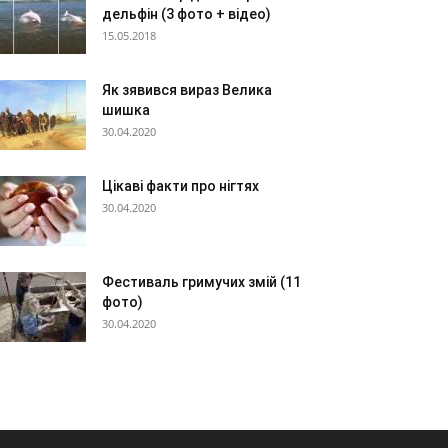
дельфін (3 фото + відео)
15.05.2018
Як зявився вираз Велика
шишка
30.04.2020
Цікаві факти про нігтях
30.04.2020
Фестиваль гримучих змій (11
фото)
30.04.2020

::::::::

### ABOUT THIS EXERCISE
The answer should be the full material above, printed exactly, with no pictures in it.

### OUTPUT FOR THIS EXERCISE
дельфін (3 фото + відео)
15.05.2018
Як зявився вираз Велика
шишка
30.04.2020
Цікаві факти про нігтях
30.04.2020
Фестиваль гримучих змій (11
фото)
30.04.2020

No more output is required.